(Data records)

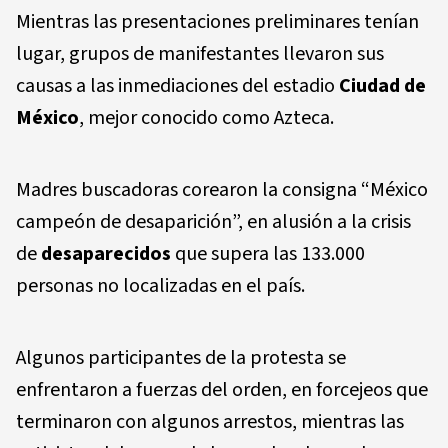
Mientras las presentaciones preliminares tenían
lugar, grupos de manifestantes llevaron sus
causas a las inmediaciones del estadio
Ciudad de
México
, mejor conocido como Azteca.
Madres buscadoras corearon la consigna “México
campeón de desaparición”, en alusión a la crisis
de
desaparecidos
que supera las 133.000
personas no localizadas en el país.
Algunos participantes de la protesta se
enfrentaron a fuerzas del orden, en forcejeos que
terminaron con algunos arrestos, mientras las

Goal of the exercise: Whenever a line of the data above includes the word "México", copy that line.

Response to this exercise:
México
Madres buscadoras corearon la consigna “México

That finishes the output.